Tunnel of India and Asia

The CESC Tunnel is situated under the Hooghly River in Kolkata, West Bengal, India. This is the first underwater tunnel in Asia, completed in 1931. It is used for electric power transmission from Kolkata to Howrah.

== History ==
This tunnel was not made by modern tunnel boring machine. It was made by simple tools like spade, shovel etc. Indian Punjabi labours were employed and they attached the cast iron rings creating the tunnel wall.

Sir Harley Dalrymple-Hay was appointed head of design and construction for the project in 1928 by the Calcutta Electric Supply Corporation, it was the first underwater tunnel in Calcutta. He and the boiler specialist John Lochrance had designed Asia's first underwater tunnel in 1928.
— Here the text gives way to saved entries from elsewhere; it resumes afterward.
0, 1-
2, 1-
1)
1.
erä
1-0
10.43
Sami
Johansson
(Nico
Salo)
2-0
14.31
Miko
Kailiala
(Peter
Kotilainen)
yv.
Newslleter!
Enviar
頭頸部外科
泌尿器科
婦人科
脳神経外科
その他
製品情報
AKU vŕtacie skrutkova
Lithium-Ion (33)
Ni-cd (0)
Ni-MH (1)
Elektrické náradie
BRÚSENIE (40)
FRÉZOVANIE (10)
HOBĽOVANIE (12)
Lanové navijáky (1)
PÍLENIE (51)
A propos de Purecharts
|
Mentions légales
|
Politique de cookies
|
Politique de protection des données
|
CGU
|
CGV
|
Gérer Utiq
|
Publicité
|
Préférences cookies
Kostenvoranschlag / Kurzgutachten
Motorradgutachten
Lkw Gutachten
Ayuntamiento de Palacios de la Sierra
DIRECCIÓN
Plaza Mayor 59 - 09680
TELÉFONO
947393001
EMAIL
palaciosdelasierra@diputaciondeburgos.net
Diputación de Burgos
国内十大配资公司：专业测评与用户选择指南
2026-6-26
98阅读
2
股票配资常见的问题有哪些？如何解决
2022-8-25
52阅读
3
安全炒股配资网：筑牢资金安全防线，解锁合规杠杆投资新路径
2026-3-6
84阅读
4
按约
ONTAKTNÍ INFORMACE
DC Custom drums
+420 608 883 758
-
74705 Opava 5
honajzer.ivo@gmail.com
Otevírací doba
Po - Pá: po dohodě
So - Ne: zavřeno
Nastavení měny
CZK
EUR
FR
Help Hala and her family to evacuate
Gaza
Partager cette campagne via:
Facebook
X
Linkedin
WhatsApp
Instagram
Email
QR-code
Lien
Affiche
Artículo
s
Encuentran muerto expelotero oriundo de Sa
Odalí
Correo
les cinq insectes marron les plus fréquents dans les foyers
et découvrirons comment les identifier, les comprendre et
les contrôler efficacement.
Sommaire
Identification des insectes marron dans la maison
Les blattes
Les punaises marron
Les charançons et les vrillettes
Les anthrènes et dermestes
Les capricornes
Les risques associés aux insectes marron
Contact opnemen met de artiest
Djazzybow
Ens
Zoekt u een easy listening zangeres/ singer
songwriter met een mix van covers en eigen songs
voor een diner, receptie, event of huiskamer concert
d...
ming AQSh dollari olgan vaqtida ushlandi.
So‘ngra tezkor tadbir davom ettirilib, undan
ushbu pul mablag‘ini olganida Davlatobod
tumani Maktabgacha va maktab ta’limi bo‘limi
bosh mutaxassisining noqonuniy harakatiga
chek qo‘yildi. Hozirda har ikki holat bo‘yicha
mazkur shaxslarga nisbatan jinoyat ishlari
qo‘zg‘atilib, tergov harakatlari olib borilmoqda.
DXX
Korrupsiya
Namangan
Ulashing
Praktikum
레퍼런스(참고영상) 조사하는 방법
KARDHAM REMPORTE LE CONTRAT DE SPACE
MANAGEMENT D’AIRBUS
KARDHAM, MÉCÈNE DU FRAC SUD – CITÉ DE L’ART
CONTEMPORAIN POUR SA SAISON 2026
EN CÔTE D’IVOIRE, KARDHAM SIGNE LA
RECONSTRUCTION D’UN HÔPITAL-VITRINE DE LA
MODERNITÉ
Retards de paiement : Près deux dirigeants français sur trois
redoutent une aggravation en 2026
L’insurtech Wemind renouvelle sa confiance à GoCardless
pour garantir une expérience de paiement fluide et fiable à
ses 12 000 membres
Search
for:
The construction began in March 1930. First, a well was dug on the Hooghly River side of the Indian Botanic Garden in Howrah. After one month, labourers began digging another similar well on the opposite side of Hooghly River at Metiabruz in Kolkata. The well digging process took 4 months to complete. Then the main 0.539 km tunnel digging process was begun from the Metiabruz side, under 33.5 m the river's bottom.

Asia's first underwater tunnel was finally completed in July 1931. The total construction of this tunnel took 17 months. Two Indian labours and Normal Smith a British worker died during the construction.

== Importance ==
The CESC tunnel was specially studied by the engineers of Kolkata Metro, for the construction of East West Metro Tunnel. This tunnel is an important part of the electric supply system of the CESC Limited company.